To do: Without including any images, set down the records below exactly.

Page-level text extractions:
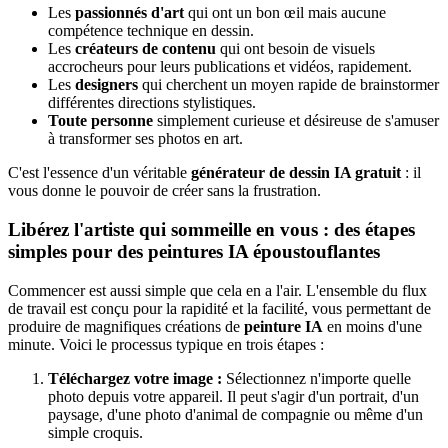
Les
passionnés d'art
qui ont un bon œil mais aucune
compétence technique en dessin.
Les
créateurs de contenu
qui ont besoin de visuels
accrocheurs pour leurs publications et vidéos, rapidement.
Les
designers
qui cherchent un moyen rapide de brainstormer
différentes directions stylistiques.
Toute personne
simplement curieuse et désireuse de s'amuser
à transformer ses photos en art.
C'est l'essence d'un véritable
générateur de dessin IA gratuit
: il
vous donne le pouvoir de créer sans la frustration.
Libérez l'artiste qui sommeille en vous : des étapes
simples pour des peintures IA époustouflantes
Commencer est aussi simple que cela en a l'air. L'ensemble du flux
de travail est conçu pour la rapidité et la facilité, vous permettant de
produire de magnifiques créations de
peinture IA
en moins d'une
minute. Voici le processus typique en trois étapes :
Téléchargez votre image :
Sélectionnez n'importe quelle
photo depuis votre appareil. Il peut s'agir d'un portrait, d'un
paysage, d'une photo d'animal de compagnie ou même d'un
simple croquis.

Result for this exercise:
Les
passionnés d'art
qui ont un bon œil mais aucune
compétence technique en dessin.
Les
créateurs de contenu
qui ont besoin de visuels
accrocheurs pour leurs publications et vidéos, rapidement.
Les
designers
qui cherchent un moyen rapide de brainstormer
différentes directions stylistiques.
Toute personne
simplement curieuse et désireuse de s'amuser
à transformer ses photos en art.
C'est l'essence d'un véritable
générateur de dessin IA gratuit
: il
vous donne le pouvoir de créer sans la frustration.
Libérez l'artiste qui sommeille en vous : des étapes
simples pour des peintures IA époustouflantes
Commencer est aussi simple que cela en a l'air. L'ensemble du flux
de travail est conçu pour la rapidité et la facilité, vous permettant de
produire de magnifiques créations de
peinture IA
en moins d'une
minute. Voici le processus typique en trois étapes :
Téléchargez votre image :
Sélectionnez n'importe quelle
photo depuis votre appareil. Il peut s'agir d'un portrait, d'un
paysage, d'une photo d'animal de compagnie ou même d'un
simple croquis.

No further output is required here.